Pre-trial, the defense claimed that the security guard was not acting in the course and scope of his employment, and therefore, All Action Security was not liable.
The insurance carrier did not pick up the defense of the individual security guard. On the first day of trial and after plaintiff's counsel had already given mini-opening, the defense admitted liability for the first time.
Defendant security company claimed that plaintiff was also comparatively at fault for his injuries for making the decision to chase after the teenagers. That the teenage criminals were liable under a third-party liability theory for stealing from plaintiff, which set in motion the chain of events that ultimately led to his injuries.
Injuries and Other Damages
Physical Injuries claimed by Plaintiff:
Right knee: torn ACL, partially torn MCL, fracture to the lateral femoral condyle, Grade I and II sprains/strains to the LCL and PCL, joint effusion, etc.

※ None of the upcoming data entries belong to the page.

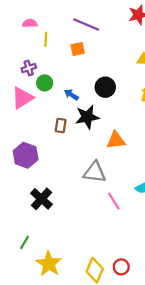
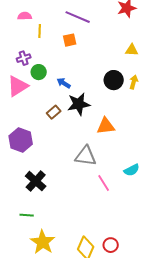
black circle: (105, 87) -> (114, 80), moved
brown rectangle: (61, 125) -> (54, 112), turned 40
green line: (24, 242) -> (27, 215), moved, turned 64

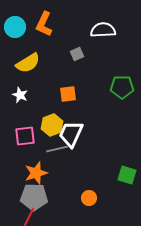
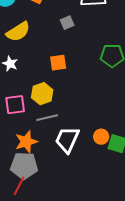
white trapezoid: (71, 134) -> (67, 140), moved
orange circle: (89, 198) -> (101, 137), moved

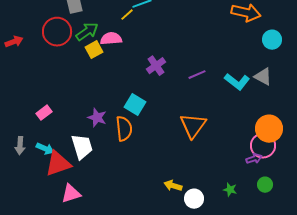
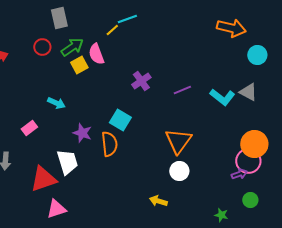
red circle: (57, 32) -> (42, 47), size x0.6
pink semicircle: (111, 39) -> (96, 54), turned -105
cyan arrow: (45, 149) -> (56, 103), moved
green star: (230, 190) -> (221, 215), moved
white circle: (194, 199) -> (179, 171), moved

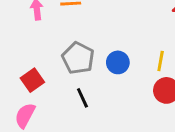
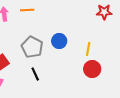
blue circle: (118, 62) -> (59, 41), moved

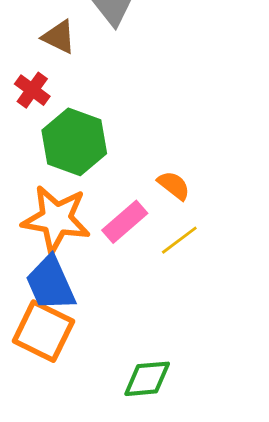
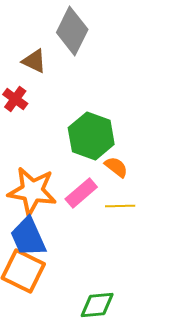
green hexagon: (74, 142) -> (91, 136), moved
yellow line: (179, 240) -> (120, 206), turned 36

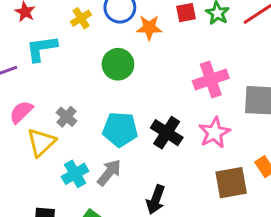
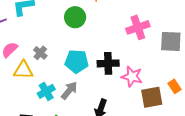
black cross: (167, 133) -> (108, 63), turned -35
pink star: (214, 133) -> (132, 77), moved, turned -30
yellow triangle: (41, 142) -> (23, 70), turned 45

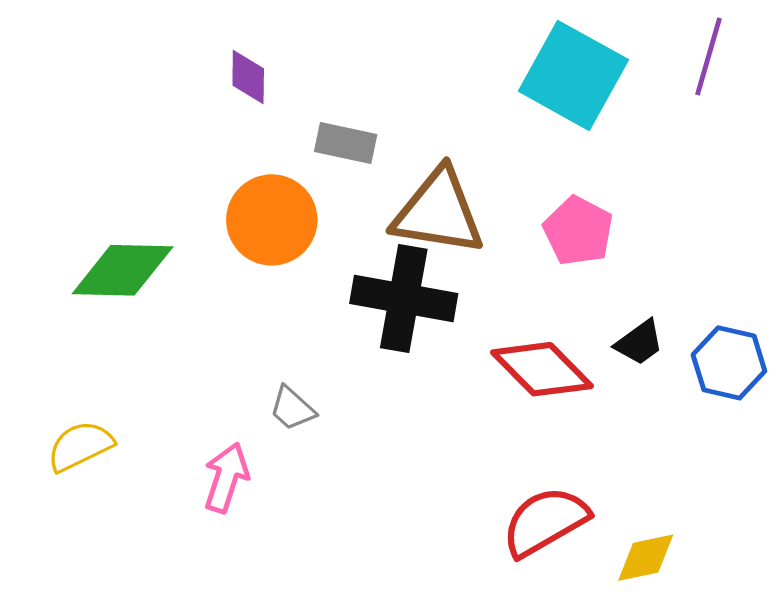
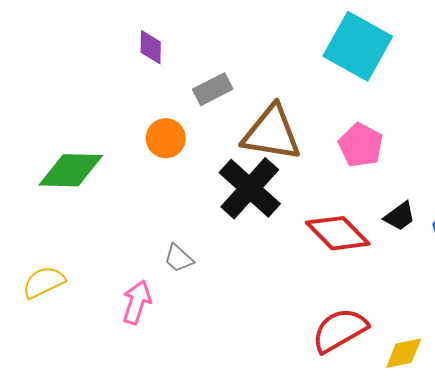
gray rectangle: (346, 143) -> (213, 89), turned -39
orange circle: (272, 220) -> (166, 138), size x0.7
black cross: (404, 298) -> (250, 188), turned 32

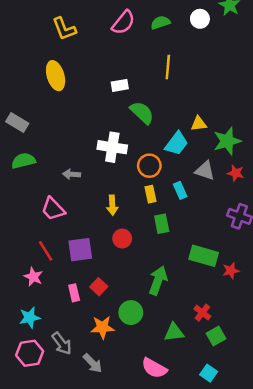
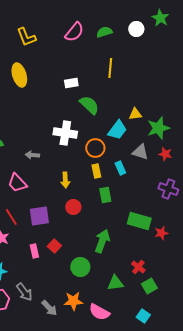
orange star: (102, 327) -> (73, 301), moved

Client had PT, PRP injections, pain management, and arthroscopic knee surgery to remove loose body cartilage, to debride the PCL, and to perform channel incisions to generate recovery cartilage. Plaintiff's expert testified that he would need a partial knee replacement in the future.
Low back: L4/L5 (4.5mm) & L5/S1 (7-8mm) disc herniations causing left-sided, severe compression and foraminal stenosis. Severe radicular pain down left side into left foot, numbness, partial drop foot, muscle weakness, and abnormal nerve conduction study. Client had PT, chiro, ESI injections (x2), two-level decompression surgery at L4/L5 and L5/S1. Plaintiff's expert testified that he would need a two-level fusion surgery in the future.
Defense expert Kvitne agreed that all of plaintiff's past medical treatment for the knee was reasonable, necessary, and 100% causally related to the incident. He disputed the need for a future partial knee replacement. Defense expert Kaloostian testified that plaintiff's lower back injury/pain was unrelated to the incident because he was 68 years old with DDD, and that he did not complain of any issues to the back until three months after the incident in question. He testified that he would have required the same surgery regardless of the body slam despite the fact that plaintiff had no history of prior back injuries or pain and was asymptomatic on the day in question.
- Special Damages Claimed - Past Medical: $145,754.00
- Special Damages Claimed - Future Medical: $195,000.00
Demands and Offers
- Plaintiff §998 Demand: $1,000,000 (policy limit) in March 2022.
- Defendant §998 Offer: $250,000 in November 2022.